J’en garde globalement un bon souvenir. C’est un contexte super! Nous bénéficiions presque de cours privés, tellement nous étions peu lors des cours. Une partie des leçons était en outre donnée au Laténium, un cadre idéal. C’était direct, simple et très stimulant. Parmi les points forts de la formation, je citerais les cours de méthodologie et d’histoire de la discipline, qui permettent d’avoir un rapport critique vis-à-vis de la recherche. J’ai également pu partir fouiller au Soudan, grâce au Professeur Matthieu Honegger. Une expérience magnifique!
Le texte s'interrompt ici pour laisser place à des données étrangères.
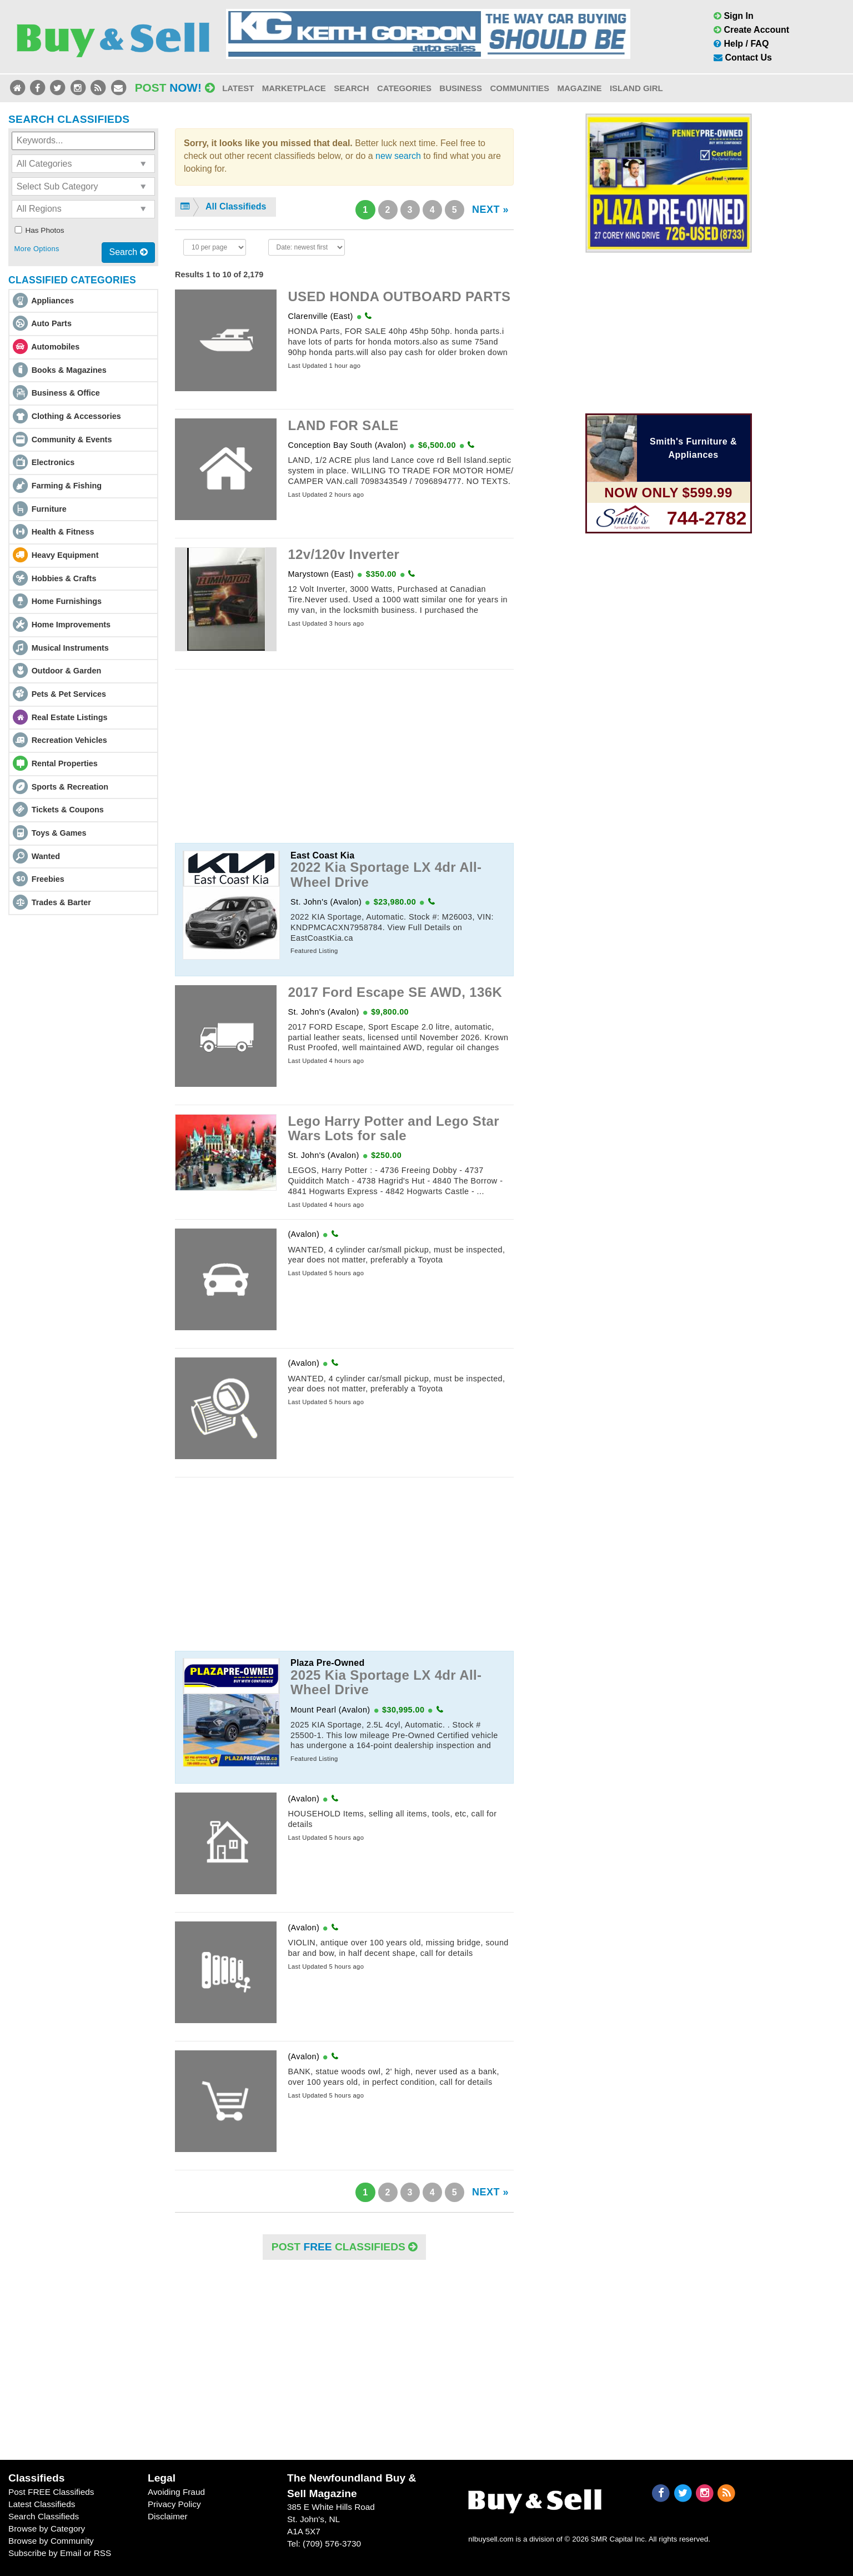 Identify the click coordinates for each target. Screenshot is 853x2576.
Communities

Enfin, j’ai retrouvé avec plaisir Marc-Antoine Kaeser, qui enseigne à l’UniNE. Grâce à lui, j’avais d’ailleurs fait une autre rencontre primordiale, celle de Kim Pasche, qui était à l’époque animateur au village lacustre de Gletterens. Aujourd’hui, en tant que trappeur, chasseur et artisan de la préhistoire, il vit et travaille en Europe et au Nord-Ouest du Canada. A la fin de mon master, ma famille et moi sommes allés vivre deux mois à ses côtés au Yukon. J’ai ainsi pu m’initier à de nombreuses autres activités liées à l’archéologie expérimentale, mais surtout compris à quoi j’aspirais vraiment: je voulais adapter mon travail à mon mode de vie, proche de la nature, et non pas l’inverse, comme j’avais pu l’expérimenter lors de mes emplois en cours d’étude au Service archéologique du canton de Fribourg ou encore au Musée d’art et d’histoire de Fribourg. C’est lorsque j’étais au Yukon que l’idée de me lancer en indépendant a commencé à germer.
Quels conseils donneriez-vous à un ou une futur(e) étudiant(e) ?
Je lui conseillerais d’étudier ce qui le passionne le plus, sans crainte du futur. Les voies possibles sont très nombreuses si l’on a envie de sortir des sentiers battus. Cela peut parfois être plus difficile, mais c’est aussi plus excitant. Et puis, au bout du compte, on trouve toujours des solutions pratiques pour en vivre.